This book has the funny honor of being the last book I got out of the library before March 13th when everything shut down around here, and which I am stuck with until July. My local libraries have suspended all due dates, and like yours, this also means I can’t return books either. I like to get books out of my hands as soon as possible, and I usually over-borrow and return what I decide not to read. I decided not to read this, tried to return it, couldn’t, and now two months later have looped all the way around back to reading it. I don’t remember why I got it out of the library in the first place other than I have had some success with Eastern European women writers like Olga Tokarczuk, or Ludmilla Ulitskaya, or Magda Szabo (all of whom write and publish in other languages). I don’t even have all that much interest in or connection to Eastern Europe (my heritage is American mutt, and if pressed, mostly Irish), but I’ve enjoyed them.

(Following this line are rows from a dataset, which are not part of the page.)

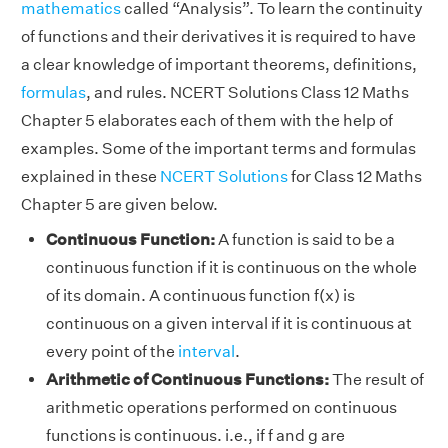
mathematics
called “Analysis”. To learn the continuity
of functions and their derivatives it is required to have
a clear knowledge of important theorems, definitions,
formulas
, and rules. NCERT Solutions Class 12 Maths
Chapter 5 elaborates each of them with the help of
examples. Some of the important terms and formulas
explained in these
NCERT Solutions
for Class 12 Maths
Chapter 5 are given below.
Continuous Function:
A function is said to be a
continuous function if it is continuous on the whole
of its domain. A continuous function f(x) is
continuous on a given interval if it is continuous at
every point of the
interval
.
Arithmetic of Continuous Functions:
The result of
arithmetic operations performed on continuous
functions is continuous. i.e., if f and g are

I came back to the idea of reading his book because of Ugresic’s inclusion in the Clive James’s Cultural Amnesia, which I read recently and found his comments interesting. I further went for it because I realized this was one of the Canongate Myth series books, and I’ve read several of those (Jeanette Winterson’s Weight and AS Byatt’s Ragnorak both of which I enjoyed). Those books tend to be very give or take (there’s a few I made false starts with), and I found this one to be about the most realized version of these books (and this can include the Hogarth Shakespeare books which are similar in a lot of ways, and have about the same failure rate) that I’ve come across.
The book is broken into three sections: a writer trying to come to terms with my aging, dying, and fading mother; a group of older women visiting a spa, and a long text by a Russian folklore scholar giving a brief history of the Baba Yaga myth and commenting back on the novel we’ve just read. That scholar by the way is named Ada (who shows up in both previous stories), and her full name is an anagram for Baba Yaga. So this book retells, explores, and plays with the myths, and most important seems to be an actual novel, not just a commissioned piece of writing, which is what many of the other books in both series often feel like.